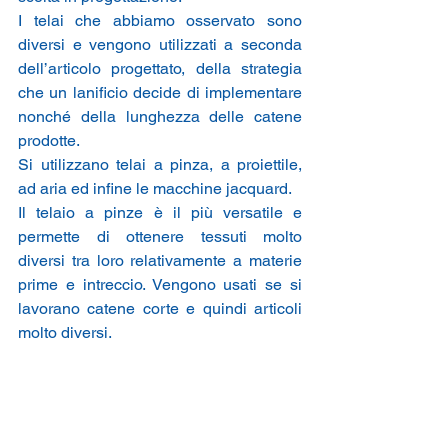
I telai che abbiamo osservato sono 
diversi e vengono utilizzati a seconda 
dell’articolo progettato, della strategia 
che un lanificio decide di implementare 
nonché della lunghezza delle catene 
prodotte.
Si utilizzano telai a pinza, a proiettile, 
ad aria ed infine le macchine jacquard.
Il telaio a pinze è il più versatile e 
permette di ottenere tessuti molto 
diversi tra loro relativamente a materie 
prime e intreccio. Vengono usati se si 
lavorano catene corte e quindi articoli 
molto diversi.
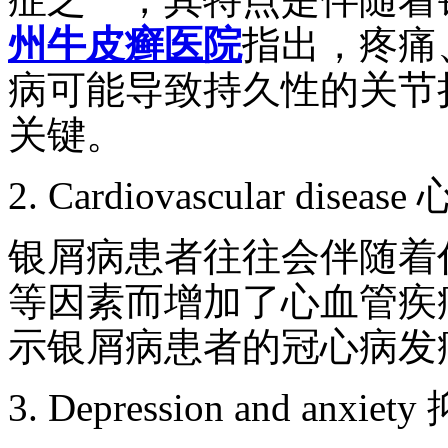
州牛皮癣医院
指出，疼痛
病可能导致持久性的关节
关键。
2. Cardiovascular dis
银屑病患者往往会伴随着
等因素而增加了心血管疾
示银屑病患者的冠心病发
3. Depression and an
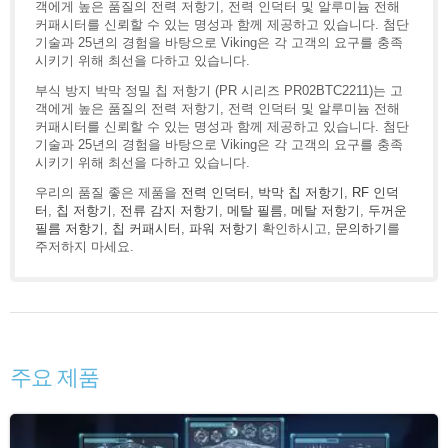
객에게 높은 품질의 전력 저항기, 전력 인덕터 및 알루미늄 전해
커패시터를 신뢰할 수 있는 명성과 함께 제공하고 있습니다. 첨단
기술과 25년의 경험을 바탕으로 Viking은 각 고객의 요구를 충족
시키기 위해 최선을 다하고 있습니다.
부식 방지 박막 정밀 칩 저항기 (PR 시리즈 PR02BTC2211)는 고
객에게 높은 품질의 전력 저항기, 전력 인덕터 및 알루미늄 전해
커패시터를 신뢰할 수 있는 명성과 함께 제공하고 있습니다. 첨단
기술과 25년의 경험을 바탕으로 Viking은 각 고객의 요구를 충족
시키기 위해 최선을 다하고 있습니다.
우리의 품질 좋은 제품을
전력 인덕터
,
박막 칩 저항기
,
RF 인덕
터
,
칩 저항기
,
전류 감지 저항기
,
메탈 필름
,
메탈 저항기
,
두꺼운
필름 저항기
,
칩 커패시터
,
파워 저항기
확인하시고,
문의하기
를
주저하지 마세요.
주요 제품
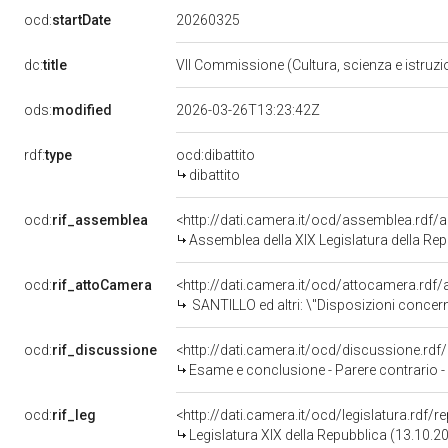
20260325
ocd:
startDate
dc:
title
VII Commissione (Cultura, scienza e istruz
ods:
modified
2026-03-26T13:23:42Z
rdf:
type
ocd:dibattito
dibattito
ocd:
rif_assemblea
<http://dati.camera.it/ocd/assemblea.rdf/
Assemblea della XIX Legislatura della Re
ocd:
rif_attoCamera
<http://dati.camera.it/ocd/attocamera.rd
SANTILLO ed altri: \"Disposizioni concernenti la programmazione dell&rsquo;edilizia residenziale pubblica, le agevolazioni fiscali 
ocd:
rif_discussione
<http://dati.camera.it/ocd/discussione.rd
Esame e conclusione - Parere contrario - Disposizioni concernenti la programmazione dell'edilizia residenziale pubblic
ocd:
rif_leg
<http://dati.camera.it/ocd/legislatura.rdf/
Legislatura XIX della Repubblica (13.10.2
........
> [Aim of the task] Copy the listing exactly. Any image in it stays out of the copy.

> [Finished exercise]
I telai che abbiamo osservato sono 
diversi e vengono utilizzati a seconda 
dell’articolo progettato, della strategia 
che un lanificio decide di implementare 
nonché della lunghezza delle catene 
prodotte.
Si utilizzano telai a pinza, a proiettile, 
ad aria ed infine le macchine jacquard.
Il telaio a pinze è il più versatile e 
permette di ottenere tessuti molto 
diversi tra loro relativamente a materie 
prime e intreccio. Vengono usati se si 
lavorano catene corte e quindi articoli 
molto diversi.
州牛皮癣医院
指出，疼痛
病可能导致持久性的关节
关键。
2. Cardiovascular dis
银屑病患者往往会伴随着
等因素而增加了心血管疾
示银屑病患者的冠心病发
3. Depression and an
객에게 높은 품질의 전력 저항기, 전력 인덕터 및 알루미늄 전해
커패시터를 신뢰할 수 있는 명성과 함께 제공하고 있습니다. 첨단
기술과 25년의 경험을 바탕으로 Viking은 각 고객의 요구를 충족
시키기 위해 최선을 다하고 있습니다.
부식 방지 박막 정밀 칩 저항기 (PR 시리즈 PR02BTC2211)는 고
객에게 높은 품질의 전력 저항기, 전력 인덕터 및 알루미늄 전해
커패시터를 신뢰할 수 있는 명성과 함께 제공하고 있습니다. 첨단
기술과 25년의 경험을 바탕으로 Viking은 각 고객의 요구를 충족
시키기 위해 최선을 다하고 있습니다.
우리의 품질 좋은 제품을
전력 인덕터
,
박막 칩 저항기
,
RF 인덕
터
,
칩 저항기
,
전류 감지 저항기
,
메탈 필름
,
메탈 저항기
,
두꺼운
필름 저항기
,
칩 커패시터
,
파워 저항기
확인하시고,
문의하기
를
주저하지 마세요.
주요 제품
20260325
ocd:
startDate
dc:
title
VII Commissione (Cultura, scienza e istruz
ods:
modified
2026-03-26T13:23:42Z
rdf:
type
ocd:dibattito
dibattito
ocd:
rif_assemblea
<http://dati.camera.it/ocd/assemblea.rdf/
Assemblea della XIX Legislatura della Re
ocd:
rif_attoCamera
<http://dati.camera.it/ocd/attocamera.rd
SANTILLO ed altri: \"Disposizioni concernenti la programmazione dell&rsquo;edilizia residenziale pubblica, le agevolazioni fiscali 
ocd:
rif_discussione
<http://dati.camera.it/ocd/discussione.rd
Esame e conclusione - Parere contrario - Disposizioni concernenti la programmazione dell'edilizia residenziale pubblic
ocd:
rif_leg
<http://dati.camera.it/ocd/legislatura.rdf/
Legislatura XIX della Repubblica (13.10.2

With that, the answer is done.